The tetrahedral sheet is formed by coordinating four Os to Si to form a tetrahedron of SiO ₄ , and the tetrahedrons share the three Os to form a hexagonal network. Si may also replace Al to form AlO ₄ tetrahedrons. In addition, iron (Fe) and the like may also form tetrahedrons.
In contrast, octahedral sheets are formed by coordinating six hydroxyl groups (OH) or O to Al, and may be formed by magnesium (Mg) and/or Fe instead of Al.

Layered clay minerals are formed by such sheets and/or by stacking and bonding these sheets.
Clay crystals formed by laminating tetrahedral sheets and octahedral sheets in a ratio of 1:1 are generally called kaolin minerals, and examples thereof include kaolinite and halloysite.

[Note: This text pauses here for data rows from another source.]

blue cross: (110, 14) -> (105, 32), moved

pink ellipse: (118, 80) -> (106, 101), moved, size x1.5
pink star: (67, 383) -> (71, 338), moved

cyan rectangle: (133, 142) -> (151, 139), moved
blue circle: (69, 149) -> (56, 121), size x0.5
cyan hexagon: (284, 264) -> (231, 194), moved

Clay crystals formed by combining tetrahedral sheets and octahedral sheets at a ratio of 2:1 (that is, tetrahedral sheet - octahedral sheet - tetrahedral sheet) are pyrophyllite, talc, smectite ( smectite clay minerals), vermiculite, and mica.
Among them, a smectite-based clay mineral is preferable as the layered clay mineral in that a laminate having the effect of the present invention can be obtained.

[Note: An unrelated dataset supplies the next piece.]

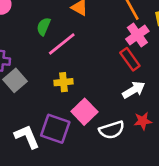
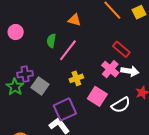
pink cross: (137, 35) -> (110, 69), moved
white arrow: (134, 90) -> (130, 71), turned 54
purple square: (55, 129) -> (65, 109), moved, turned -30

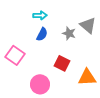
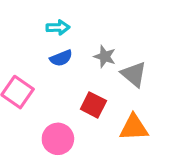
gray triangle: (88, 25) -> (134, 74), moved
blue semicircle: (42, 34) -> (61, 58), turned 40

The smectite-based clay mineral is not particularly limited, and may be natural or synthetic, and includes montmorillonite, saponite, hectorite, stevensite, laponite, and the like.
Among smectite clay minerals, clay minerals other than montmorillonite, which are generally considered to contain a certain amount of iron atoms, are preferred as layered clay minerals in that a composite having the more excellent effects of the present invention can be obtained. More preferred, trioctahedral clay minerals are even more preferred.

Smectite-based clay minerals are broadly classified into 2-octahedral type and 3-octahedral type according to their structures. The former often has trivalent iron and/or aluminum as cations entering the octahedral sheet.
The dioctahedral type includes montmorillonite, beidellite, nontronite, and the like.
The trioctahedral type includes saponite, hectorite, sauconite, laponite, and stevensite.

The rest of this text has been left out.